Leehey: Protests are not effective

Cameron Leehey

It is 10 a.m. Monday. The bus pulls away from the Memorial Union, and I find myself wondering what I expect to accomplish at the State Capitol.

From a pool of tens of thousands, less than two busloads of ISU students are in attendance as we set off to Des Moines to protest the latest round of proposed education spending cuts.

Hoping to reach the critical mass necessary to garner the attention of the public by means of a compelling image in the press, we are all wearing red and gold. With fewer than 150 of us, though, the gesture seems doomed to futility.

Why am I here?

Upon arriving, I find Sen. Herman Quirmbach — a Democrat who represents Ames and the surrounding areas — eating lunch on the ground floor. I ask if I may join him, he obliges.

Having met and spoken with Quirmbach previously, I already know him to be a straightforward realist and, deeming his master’s and doctorate in economics from Princeton to be sufficient assurances of expertise, I ask him: “It has been said that these budget cuts will not affect the cost of tuition, is that true?”

Without equivocation, Quirmbach informs me that the proposed cut of 6 percent to the ISU budget will correspond with a 12 percent increase in tuition. He tells me that the legislature has the ability to avoid cutting education funding, avoid tax hikes and balance the budget. The reason, he said plainly, behind the proposed reductions to all education funding in the state of Iowa is to afford greater corporate tax cuts.

A floor above us, a group of Republican loyalists are gathered in protest of our protest, waving portraits of Ronald Reagan and signs reading “WWRD,” “Bipartisanship LOL” and a handful of slogans deriding us for using GSB funds to finance our transportation to Des Moines.

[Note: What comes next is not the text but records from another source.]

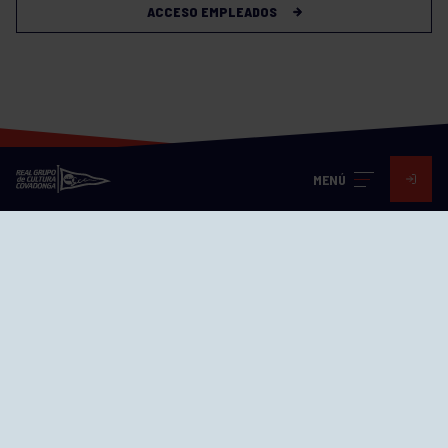
ACCESO EMPLEADOS
MENÚ
Visita nuestras redes
SEDES
CIERRE WEB CURSILLOS
Cómo llegar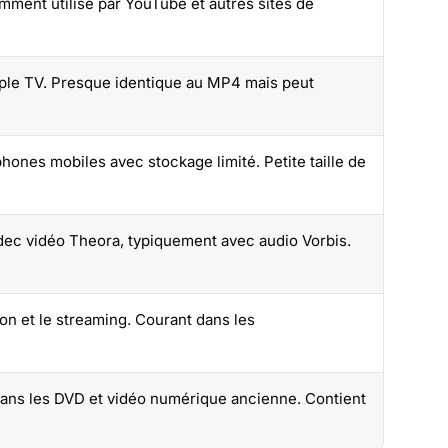
ment utilisé par YouTube et autres sites de
pple TV. Presque identique au MP4 mais peut
ones mobiles avec stockage limité. Petite taille de
odec vidéo Theora, typiquement avec audio Vorbis.
on et le streaming. Courant dans les
ans les DVD et vidéo numérique ancienne. Contient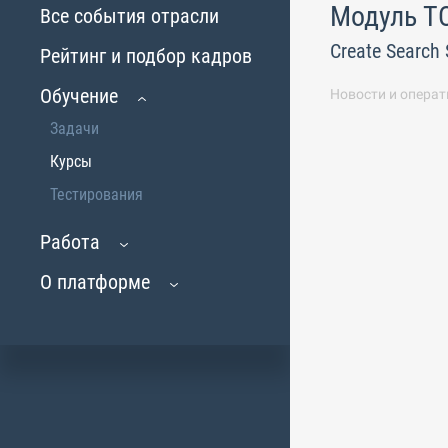
Модуль TO
Все события отрасли
Create Search 
Рейтинг и подбор кадров
Обучение
Новости и операт
Задачи
Курсы
Тестирования
Работа
О платформе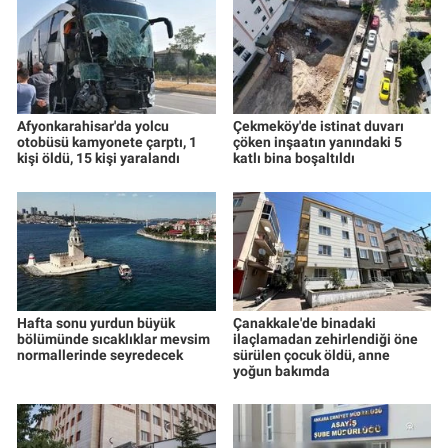
Afyonkarahisar'da yolcu
Çekmeköy'de istinat duvarı
otobüsü kamyonete çarptı, 1
çöken inşaatın yanındaki 5
kişi öldü, 15 kişi yaralandı
katlı bina boşaltıldı
Hafta sonu yurdun büyük
Çanakkale'de binadaki
bölümünde sıcaklıklar mevsim
ilaçlamadan zehirlendiği öne
normallerinde seyredecek
sürülen çocuk öldü, anne
yoğun bakımda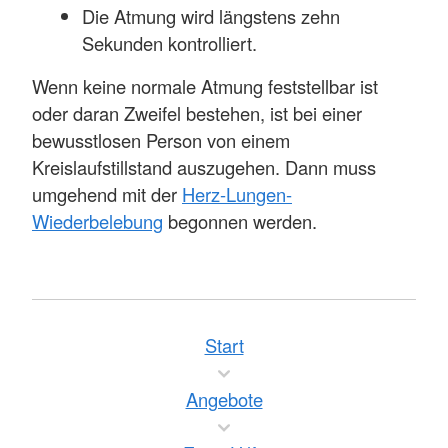
Die Atmung wird längstens zehn
Sekunden kontrolliert.
Wenn keine normale Atmung feststellbar ist
oder daran Zweifel bestehen, ist bei einer
bewusstlosen Person von einem
Kreislaufstillstand auszugehen. Dann muss
umgehend mit der
Herz-Lungen-
Wiederbelebung
begonnen werden.
Start
Angebote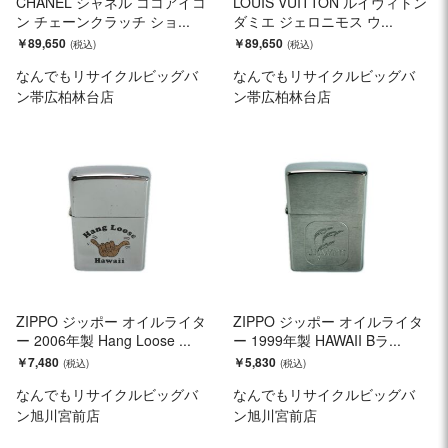
CHANEL シャネル ココアイコ
LOUIS VUITTON ルイヴィトン
ン チェーンクラッチ ショ...
ダミエ ジェロニモス ウ...
￥89,650
￥89,650
なんでもリサイクルビッグバ
なんでもリサイクルビッグバ
ン帯広柏林台店
ン帯広柏林台店
ZIPPO ジッポー オイルライタ
ZIPPO ジッポー オイルライタ
ー 2006年製 Hang Loose ...
ー 1999年製 HAWAII Bラ...
￥7,480
￥5,830
なんでもリサイクルビッグバ
なんでもリサイクルビッグバ
ン旭川宮前店
ン旭川宮前店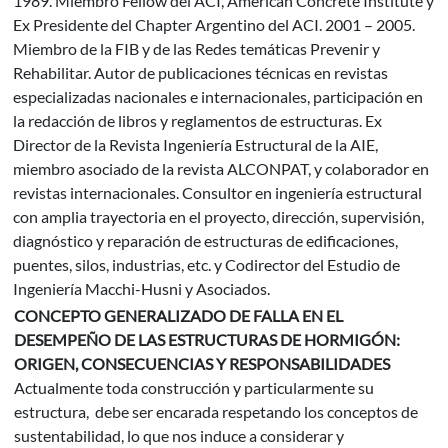
1989. Miembro Fellow del ACI, American Concrete Institute y
Ex Presidente del Chapter Argentino del ACI. 2001 – 2005.
Miembro de la FIB y de las Redes temáticas Prevenir y
Rehabilitar. Autor de publicaciones técnicas en revistas
especializadas nacionales e internacionales, participación en
la redacción de libros y reglamentos de estructuras. Ex
Director de la Revista Ingeniería Estructural de la AIE,
miembro asociado de la revista ALCONPAT, y colaborador en
revistas internacionales. Consultor en ingeniería estructural
con amplia trayectoria en el proyecto, dirección, supervisión,
diagnóstico y reparación de estructuras de edificaciones,
puentes, silos, industrias, etc. y Codirector del Estudio de
Ingeniería Macchi-Husni y Asociados.
CONCEPTO GENERALIZADO DE FALLA EN EL
DESEMPEÑO DE LAS ESTRUCTURAS DE HORMIGÓN:
ORIGEN, CONSECUENCIAS Y RESPONSABILIDADES
Actualmente toda construcción y particularmente su
estructura, debe ser encarada respetando los conceptos de
sustentabilidad, lo que nos induce a considerar y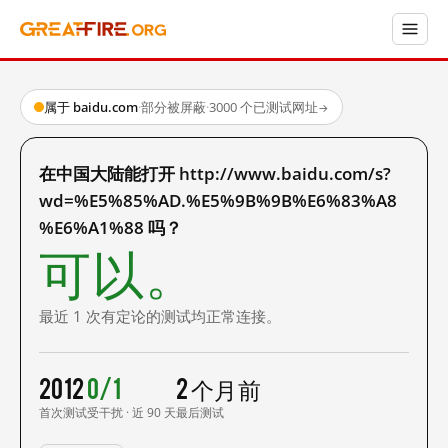
属于 baidu.com
·
部分被屏蔽
·
3000 个已测试网址
→
在中国大陆能打开 http://www.baidu.com/s?
wd=%E5%85%AD.%E5%9B%9B%E6%83%A8
%E6%A1%88 吗？
可以。
最近 1 次有定论的测试均正常连接。
2012
0/1
2 个月前
首次测试
受干扰 · 近 90 天
最后测试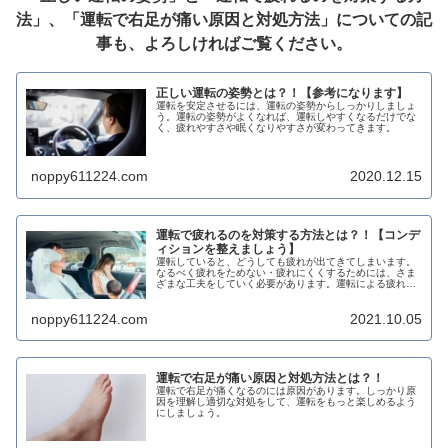
法」、「運転で右足が痛い原因と対処方法」についての記
事も、よろしければご覧ください。
正しい運転の姿勢とは？！【参考になります】
運転を安定させるには、運転の姿勢からしっかりしましょ
う。運転の姿勢がよくなれば、運転しやすくなるだけでな
く、疲れやすさや眠くなりやすさが変わってきます。
noppy611224.com
2020.12.15
運転で疲れるのを対策する方法とは？！【コンデ
ィションを整えましょう】
運転していると、どうしても疲れが出てきてしまいます。
なるべく疲れをためない・疲れにくくするためには、さま
ざまな工夫をしていく必要があります。運転による疲れを
軽減させて楽しい運転をしましょう。
noppy611224.com
2021.10.05
運転で右足が痛い原因と対処方法とは？！
運転で右足が痛くなるのには原因があります。しっかり原
因を理解し適切な対処をして、運転をもっと楽しめるよう
にしましょう。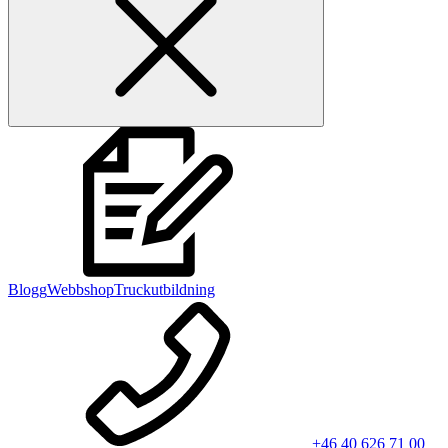
Blogg
Webbshop
Truckutbildning
+46 40 626 71 00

An obese member of their flock holds up a hand-written sign proclaiming, “Trim the Fat.”

Despite the attack being levied against us for our civic participation, we manage to remain disengaged from them. I am thankful that those in our group refrain from arguing with the loyalists, keeping the groupthink image of the partisans at arm’s length from our cause.

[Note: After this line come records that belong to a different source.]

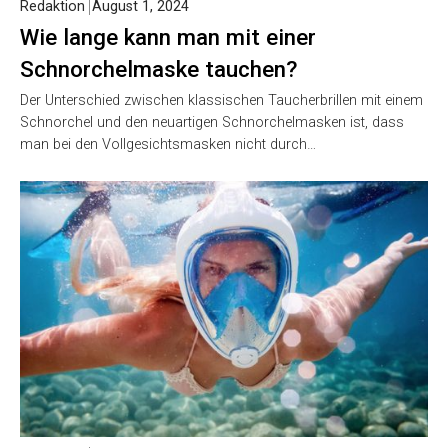
Redaktion
August 1, 2024
Wie lange kann man mit einer
Schnorchelmaske tauchen?
Der Unterschied zwischen klassischen Taucherbrillen mit einem
Schnorchel und den neuartigen Schnorchelmasken ist, dass
man bei den Vollgesichtsmasken nicht durch…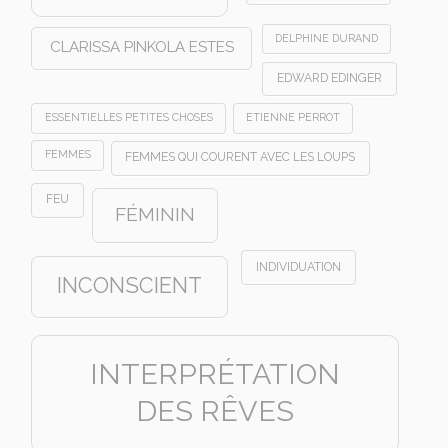
DELPHINE DURAND
CLARISSA PINKOLA ESTES
EDWARD EDINGER
ESSENTIELLES PETITES CHOSES
ETIENNE PERROT
FEMMES
FEMMES QUI COURENT AVEC LES LOUPS
FEU
FÉMININ
INDIVIDUATION
INCONSCIENT
INTERPRÉTATION
DES RÊVES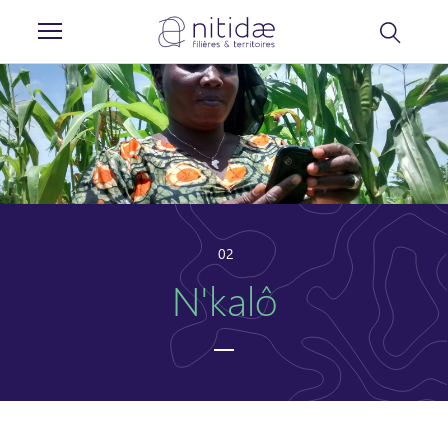
Panneau de gestion des cookies
02
N'kalô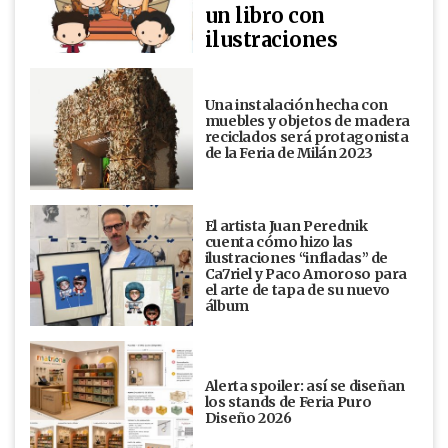
un libro con
ilustraciones
Una instalación hecha con
muebles y objetos de madera
reciclados será protagonista
de la Feria de Milán 2023
El artista Juan Perednik
cuenta cómo hizo las
ilustraciones “infladas” de
Ca7riel y Paco Amoroso para
el arte de tapa de su nuevo
álbum
Alerta spoiler: así se diseñan
los stands de Feria Puro
Diseño 2026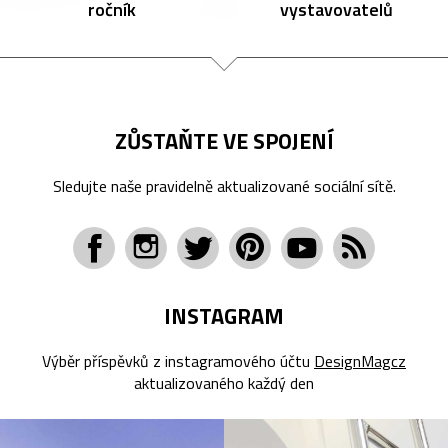
ročník
vystavovatelů
ZŮSTAŇTE VE SPOJENÍ
Sledujte naše pravidelně aktualizované sociální sítě.
INSTAGRAM
Výběr příspěvků z instagramového účtu
DesignMagcz
aktualizovaného každý den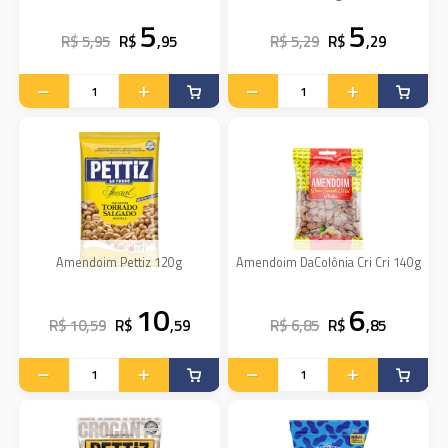
5
5
R$ 5,95
R$
,95
R$ 5,29
R$
,29
Amendoim Pettiz 120g
Amendoim DaColônia Cri Cri 140g
10
6
R$ 10,59
R$
,59
R$ 6,85
R$
,85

Branching out individually, some of us roam the building searching for proponents of the education spending cuts — Republican House and Senate members from our hometowns — so that we as their constituents can hold them personally accountable.

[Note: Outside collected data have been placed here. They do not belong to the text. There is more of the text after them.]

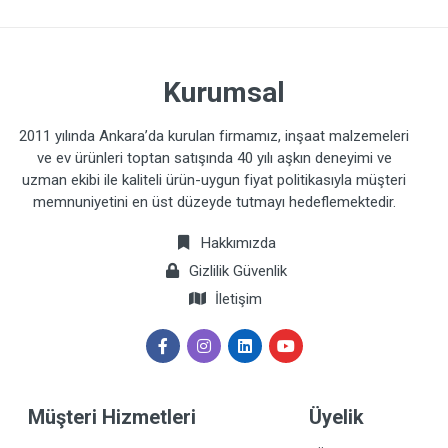
Kurumsal
2011 yılında Ankara’da kurulan firmamız, inşaat malzemeleri
ve ev ürünleri toptan satışında 40 yılı aşkın deneyimi ve
uzman ekibi ile kaliteli ürün-uygun fiyat politikasıyla müşteri
memnuniyetini en üst düzeyde tutmayı hedeflemektedir.
Hakkımızda
Gizlilik Güvenlik
İletişim
Müşteri Hizmetleri
Üyelik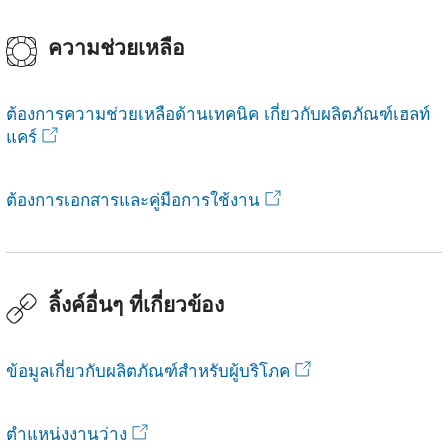
ความช่วยเหลือ
ต้องการความช่วยเหลือด้านเทคนิค เกี่ยวกับผลิตภัณฑ์เฮลท์
แคร์
ต้องการเอกสารและคู่มือการใช้งาน
ลิ้งค์อื่นๆ ที่เกี่ยวข้อง
ข้อมูลเกี่ยวกับผลิตภัณฑ์สำหรับผู้บริโภค
ตำแหน่งงานว่าง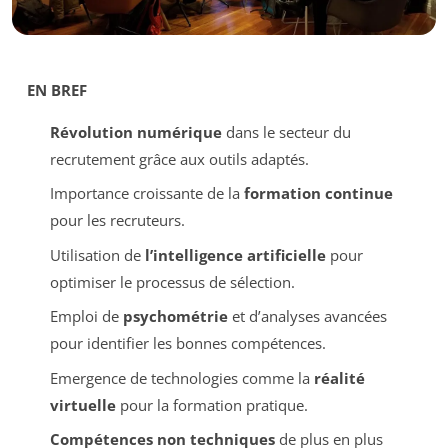
EN BREF
Révolution numérique
dans le secteur du
recrutement grâce aux outils adaptés.
Importance croissante de la
formation continue
pour les recruteurs.
Utilisation de
l’intelligence artificielle
pour
optimiser le processus de sélection.
Emploi de
psychométrie
et d’analyses avancées
pour identifier les bonnes compétences.
Emergence de technologies comme la
réalité
virtuelle
pour la formation pratique.
Compétences non techniques
de plus en plus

Neither I, nor anyone I know of, are able to track down a single Republican senator or representative; they evade us completely.

As executive members of the student governments of Iowa State, University of Iowa and University of Northern Iowa take turns eloquently elucidating the various long- and short-term consequences of these proposed spending cuts in education, I fear we have already lost. The articulations of the student speakers echo off the marble surfaces of the capitol and fall to silence; when we leave, our message leaves with us, unheard and unheeded.

What good are our protests, I wonder, when those at whom they are aimed refuse to listen to us? Our complaints, without teeth, seem wholly ineffectual.

This thought bothers me tremendously. Those pressing for cuts in education funding have no reason to believe our votes are at stake, as we appear to be nothing more than a wad of people opposed by another wad of people. On the ride back to Ames, I cannot point to any accomplishment of the day, no footing gained for our cause.

It dawns on me. These elected officials can dismiss a student group that appears for a few hours on a single day, and they can effectively avoid us, but a large part of their job consists of listening to our concerns as individuals. This has to be a task accomplished without a rallying cry.

For our representatives in the legislature to take our collective concern seriously, we must approach them as individuals and demonstrate that our vote is cast with this issue heavily in mind. A group can be dismissed at once; individuals must be dismissed one at a time.

If our representatives choose to ignore us one by one, they must face the fact that they are sending future votes to a political rival, one at a time. This is how we can amplify our will in the aggregate, by taking matters into our own hands.